- Kirkwood Location in Camden County (Inset: Location of Camden County in New Jersey) Kirkwood Kirkwood (New Jersey) Kirkwood Kirkwood (the United States)
- Coordinates: 39°49′52″N 74°59′29″W﻿ / ﻿39.83111°N 74.99139°W
- Country: United States
- State: New Jersey
- County: Camden
- Township: Voorhees
- Elevation: 69 ft (21 m)
- Time zone: UTC−05:00 (Eastern (EST))
- • Summer (DST): UTC−04:00 (EDT)
- GNIS feature ID: 877593

= Kirkwood, New Jersey =

Populated place in Camden County, New Jersey, US

Kirkwood is an unincorporated community located within Voorhees Township in Camden County, in the U.S. state of New Jersey. Kirkwood once had a post office assigned United States Postal Service ZIP Code 08043. The ZIP Code has been reassigned to a post office named Voorhees that serves the entire township. Kirkwood is still a valid city name for mailing purposes.

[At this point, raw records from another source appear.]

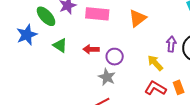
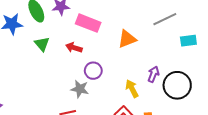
red arrow: (91, 49) -> (74, 48), moved
gray star: (107, 77) -> (80, 89), turned -30

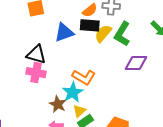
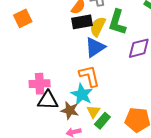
blue triangle: (64, 33) -> (95, 47), moved
black triangle: (36, 55) -> (48, 100), moved
orange L-shape: (84, 77) -> (89, 76), turned -120

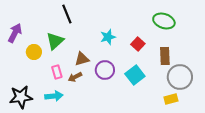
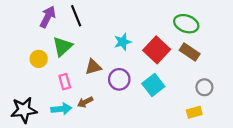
purple arrow: (15, 33) -> (48, 17), moved
red square: (138, 44) -> (157, 50), size x1.6
brown rectangle: (165, 56) -> (190, 52), moved, turned -54
brown arrow: (75, 77) -> (85, 102), moved
gray circle: (180, 77) -> (204, 87), size x0.6

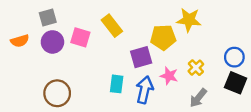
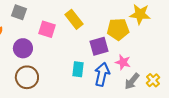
gray square: (48, 17) -> (19, 12), turned 35
purple circle: (52, 42) -> (23, 48), moved
yellow cross: (196, 68) -> (153, 80), moved
gray arrow: (198, 98) -> (132, 81), moved

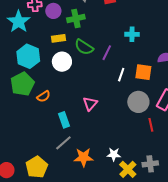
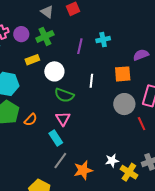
green semicircle: (84, 47) -> (64, 95), moved
purple line: (107, 53) -> (80, 46), moved
white circle: (62, 62) -> (54, 71), moved
white line: (121, 75) -> (91, 81), moved
pink triangle: (90, 104) -> (63, 119), moved

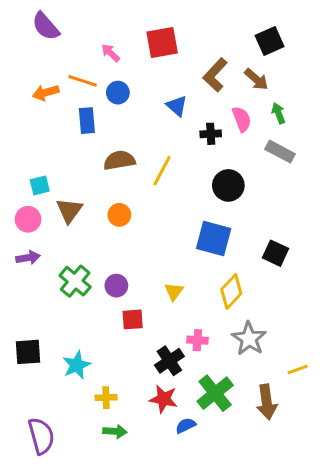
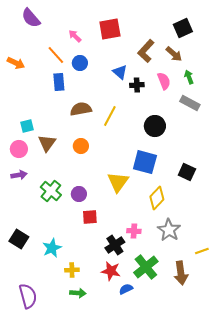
orange line: (83, 81) -> (56, 55), turned 30
orange arrow: (46, 93) -> (16, 63), moved, turned -138
black cross: (211, 134) -> (137, 85), moved
yellow triangle: (174, 291) -> (118, 182), moved, size x1.6
black square: (28, 352) -> (19, 239), turned 36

Kirkwood developed as a bungalow community of homes near Kirkwood Lake, an impoundment of the Cooper River. Residents of nearby Philadelphia and Camden enjoyed Kirkwood as a summer escape from the cities, and many Kirkwood homes were originally Sears-Roebuck catalogue houses built as vacation homes. Most of the early homes were built in the 1915-1925 period.

As of the 2000 United States census, the population for ZIP Code Tabulation Area 08043 was 28,126.